The brewery was converted into an ashram, a mountain monastery retreat center for monastics and devotees. I only learned this fact after the first break-up of the Camel. It’s amazing how people’s karmas are intertwined in one another. The most important thing that I got from the teachings of the Guru is that we are not victims of anyone or anything... that ultimately we choose to be bothered by something or let it “roll like water off a duck’s back”... The term was “affectionate detachment”, and it has been a very hard thing for me to learn  (having started out somewhat overly sensitive) to create a little thicker skin, to be able to work “in the world and not be of it”. Master Subramuniya was hailed as the “practical Yogi”, when most other spiritual teachers at the time were somewhat idealistic and seemed to have their heads in the clouds. A really good way to acquaint oneself with the teachings of Sivayasubramuniyaswami is to visit the website of the publication which serves Hindus around the world... www.hinduismtoday.com 

When I first started, the teachings were directed toward self-inquiry and self-improvement, resulting in self-realization... the stated goal of life on this plane for beings inhabiting a human body. Later, the teachings were directed toward learning about Hindu culture and metaphysics and becoming a religious person which included temple worship and religious observances. In 1979, all of the members of Himalayan Academy were required to change their name to a Hindu name, first and last. There was a list we were given from which to choose a name, three first and three last. Then the Guru picked the combination and that was our name. It was all pretty mystical and everyone’s name really fit them. Also everyone’s name had a meaning in the Sanskrit language, like mine, Nandi, is the name of the mount or animal that the God, Lord Siva rides in Hindu mythology. Hindu mythology is defined by stories that describe the way the universe is constructed from the perspective of the ancient mystics. In Hindu metaphysics, man and God are identical at their core, so people are given names that reflect one of the many facets of God. Nandi also means the Compassionate One and the Joyful One. 


 


Looking back, what are some impressions of the late '60s scene?
 

One of the biggest impressions I carry with me of the late “60’s scene is that of freedom and joy. The intention was to create a lifestyle that was not uptight, or fraught with seriousness. I had personally had about all of that, that I could handle at the time and I witnessed what seemed to be the whole of society being in that state of mind. My painting instructor at the Art Institute wanted me to paint with anger, and was only happy when I came from that place. That was the event that pushed me over the edge. Peter and I had just met and started writing songs and we were creating our dream of having our own rock band. Sky was the limit. I dropped out of art school and used next semester’s tuition to buy a guitar and amp. 

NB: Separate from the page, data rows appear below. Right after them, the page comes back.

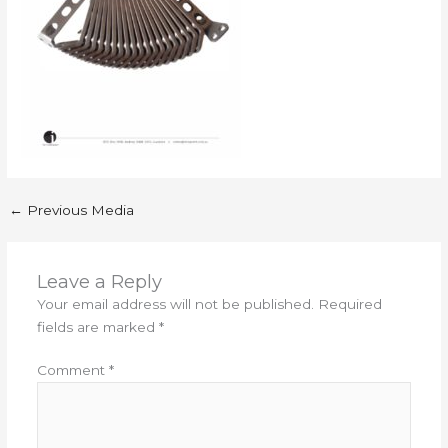
←
Previous Media
Leave a Reply
Your email address will not be published.
Required
fields are marked
*
Comment
*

We all actually felt like we were creating a new society, and that things would be better off operating with this new perspective of joy and freedom. There were few responsibilities and it was easy to feel that way. Of course, the fact that some one made sure at each rehearsal or gig that we were sky high, helped create that perspective, I am sure. And in retrospect, I can remember some instances when the feeling of having no responsibilities were due to the fact that they were not being met. Ah, well. There was, however, a feeling of sharing and a kindness to one another that was really tangible. And there was a newness that was exhilarating, where we were able to dress any way we pleased and create a new reality for ourselves in doing so. This feeling carried over into the music. 

What do you carry with you from the psychedelic era? 
I’d like to say my pocket knife, but I lost that years ago. (Just kidding!) Actually, I think the only thing I carry with me is the memory of that time, and the recording I did. The confusion at the culmination of that time prompted me to restructure my life with different patterns and a new reality. I started a family and chose to have responsibilities, rather than be free and avoid responsibilities. It was time. It was OK. 

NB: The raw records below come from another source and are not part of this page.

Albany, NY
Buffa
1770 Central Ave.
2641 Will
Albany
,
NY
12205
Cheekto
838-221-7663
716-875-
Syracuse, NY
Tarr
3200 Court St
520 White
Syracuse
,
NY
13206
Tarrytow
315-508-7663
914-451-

Name some books that changed your life... 
There is a scripture that is sworn on in the courts of law in Tamil Nadu, in South India. It is called the Tirukural by the weaver saint, Saint Tiruvalluvar. A couple of the monks of my Guru’s order were directed by him to translate it into modern English, since it was written thousands of years ago in verse form in a dialect of Tamil that no longer exists. This text I used, sort of like the I Ching to devine the moment, to make a cosmic statement on what was happening at the moment, and it always proved to be right on. (I think a copy of it can be ordered through the Hindu Temple bookstore online) It, more than any other book I have read, has made me ponder the true reality of life. Take for instance one of the verses on Health: The body requires no medicine if you eat again only after the food you have eaten is digested. This makes total sense to me, even though it may not be common knowledge nowadays or in this culture.

Another book I read recently was Mutant Message Down Under, by Marlo Morgan about an incredible walkabout this regular American woman had with an Aborigine tribe in Australia and the knowledge that was revealed to her as a result. 

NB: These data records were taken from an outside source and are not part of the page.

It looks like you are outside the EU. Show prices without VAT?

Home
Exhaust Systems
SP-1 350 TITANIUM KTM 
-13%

...five albums you feel are essential to the soundtrack of your life - that really move you... 
1. Fantasia on Greensleeves and Fantasia on a theme by Thomas Talis by Vaughn Williams conducted by Sir Adrian Boult, performed by a London Orchestra. 
I listened to this and other albums over and over one summer when I was 16 and really got into the mind of the composer and the conductor and the instrumentalists. Their concentration and passion moved me and that meditation stuck with me for the rest of my life. Great musicians have the same excitement and intensity about their music regardless of what kind of music they are playing, and I have always strived to emulate that.
 
2. Rubber Soul by the Beatles. 
Soon after Peter and I started writing songs, we went to an all night party where they played Rubber Soul continuously because it had just been released. I got to really get into that album and the songwriting and arrangements that were created. That was a pivotal time for me both musically and personally. 

3. Sergeant Peppers Lonely Hearts Club Band by The Beatles. 
The Ultimate in arranging and production and general musical creativity. 

4. Billy Joel’s Greatest Hits. 
About four years ago I copied this CD onto my Minidisk player and listened to it through my truck cassette player while riding to my jobs as a tile contractor. I really respect Billy Joel as a pop songwriter... he can take a style, go to its essence and write a song with his own message from there. The production was consistent for each song also and understated as well. I learned a lot from this period of listening to Billy Joel. 

5. Krishna Das, Live on Earth (for a limited time only). 
This is a chanting CD. The lyrics are Sanskrit and the melodies and the chords are made up by the singer. It is a real synthesis of East and West. It creates a mood which is meditative, with no cerebral input. I like the place this music takes me. 

...and three causes you feel strongly about. 
Vegetarianism (Not for everyone, but it really fits me) Recycling (Good for the planet and ultimately each individual when we start to run out of space) Kindness (I can’t think of a better place to come from, and to live in) 

What did you do in the post-Camel years, and what are you up to now? Post-Camel years found me trying to make a living and still be an artist. To some degree I was successful, having created my own business making hand-carved wooden signs. I called myself The Signmaker, and I got most of my business from the Yellow Pages ad in my local phone directory. If I had known how to budget money or not spend my last dollar, it might have been easier. This knowledge is hard-won... I guess one really has to make all the mistakes to know what not to do (the next time). At least that seems to be true for me.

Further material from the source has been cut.